## PROBLEM TO WORK ON
Below is some data. Retype exactly the lines starting at the one with "Millennium Philatelic Auctio" and ending at the one with "A technical review of bail-out".
--- DATASET ---
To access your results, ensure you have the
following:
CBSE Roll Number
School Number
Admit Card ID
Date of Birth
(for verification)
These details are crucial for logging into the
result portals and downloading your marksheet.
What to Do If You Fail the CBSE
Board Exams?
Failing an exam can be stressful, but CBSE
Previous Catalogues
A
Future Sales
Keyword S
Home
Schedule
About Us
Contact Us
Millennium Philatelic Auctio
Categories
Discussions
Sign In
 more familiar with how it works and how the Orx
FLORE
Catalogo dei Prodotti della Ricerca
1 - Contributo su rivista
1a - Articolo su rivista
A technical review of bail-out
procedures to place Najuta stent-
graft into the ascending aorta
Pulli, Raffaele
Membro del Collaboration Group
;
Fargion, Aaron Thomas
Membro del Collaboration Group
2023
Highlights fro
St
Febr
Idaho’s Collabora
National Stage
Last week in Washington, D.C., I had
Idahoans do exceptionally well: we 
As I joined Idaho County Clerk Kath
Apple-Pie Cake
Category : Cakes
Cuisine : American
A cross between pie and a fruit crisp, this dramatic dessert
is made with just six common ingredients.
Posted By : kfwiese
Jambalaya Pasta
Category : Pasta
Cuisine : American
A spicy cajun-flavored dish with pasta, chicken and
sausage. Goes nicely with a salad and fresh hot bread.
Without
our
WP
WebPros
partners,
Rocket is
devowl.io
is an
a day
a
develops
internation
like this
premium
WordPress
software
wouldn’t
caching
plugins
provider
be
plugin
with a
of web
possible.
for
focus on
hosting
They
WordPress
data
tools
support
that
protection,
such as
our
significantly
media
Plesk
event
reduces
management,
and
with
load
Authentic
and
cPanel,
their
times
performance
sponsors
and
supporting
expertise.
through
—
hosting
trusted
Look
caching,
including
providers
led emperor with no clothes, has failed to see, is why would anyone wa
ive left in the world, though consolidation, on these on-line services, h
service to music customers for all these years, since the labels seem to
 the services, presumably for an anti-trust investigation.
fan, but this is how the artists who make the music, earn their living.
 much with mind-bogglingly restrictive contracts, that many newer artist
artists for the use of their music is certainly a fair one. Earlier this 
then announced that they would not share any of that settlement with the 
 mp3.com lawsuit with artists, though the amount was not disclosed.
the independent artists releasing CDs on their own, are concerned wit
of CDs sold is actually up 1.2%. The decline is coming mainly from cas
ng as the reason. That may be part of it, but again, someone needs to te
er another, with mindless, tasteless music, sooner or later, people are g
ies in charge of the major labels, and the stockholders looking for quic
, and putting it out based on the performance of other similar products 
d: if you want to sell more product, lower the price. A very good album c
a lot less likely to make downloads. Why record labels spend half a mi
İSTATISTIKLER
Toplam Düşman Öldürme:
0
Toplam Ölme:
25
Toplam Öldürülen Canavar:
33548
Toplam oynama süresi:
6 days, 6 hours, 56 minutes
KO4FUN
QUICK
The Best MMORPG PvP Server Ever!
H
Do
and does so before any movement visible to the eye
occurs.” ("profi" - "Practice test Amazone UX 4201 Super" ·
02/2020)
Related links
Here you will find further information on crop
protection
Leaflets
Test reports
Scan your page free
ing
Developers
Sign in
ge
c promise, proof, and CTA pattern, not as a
---
--- DATASET ---
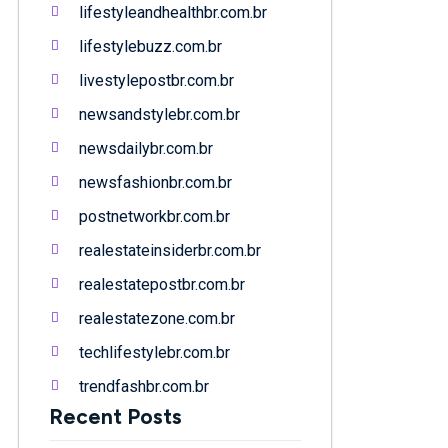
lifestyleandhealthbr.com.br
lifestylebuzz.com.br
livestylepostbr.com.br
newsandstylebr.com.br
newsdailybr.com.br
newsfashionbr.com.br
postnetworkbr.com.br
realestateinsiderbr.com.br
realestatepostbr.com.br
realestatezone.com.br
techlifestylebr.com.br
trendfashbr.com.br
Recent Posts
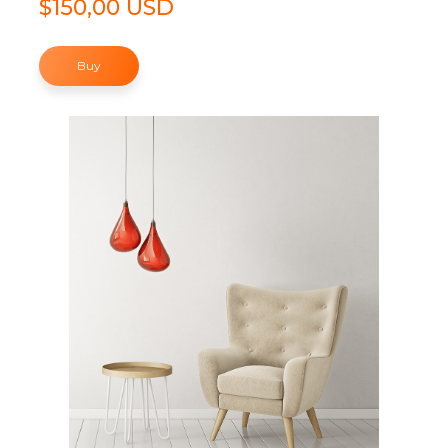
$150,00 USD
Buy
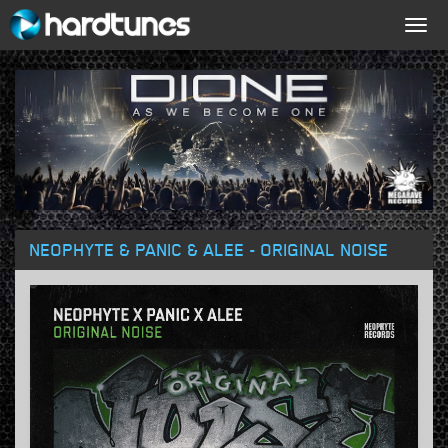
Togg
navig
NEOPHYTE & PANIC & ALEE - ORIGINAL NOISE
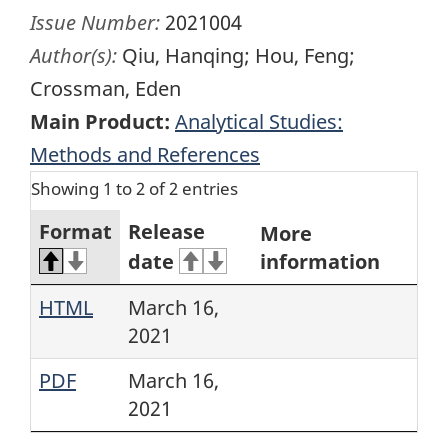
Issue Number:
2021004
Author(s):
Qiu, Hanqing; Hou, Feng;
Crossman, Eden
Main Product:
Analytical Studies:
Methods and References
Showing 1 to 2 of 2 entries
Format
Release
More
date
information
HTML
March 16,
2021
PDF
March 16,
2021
---
## TASK SOLUTION
Millennium Philatelic Auctio
Categories
Discussions
Sign In
 more familiar with how it works and how the Orx
FLORE
Catalogo dei Prodotti della Ricerca
1 - Contributo su rivista
1a - Articolo su rivista
A technical review of bail-out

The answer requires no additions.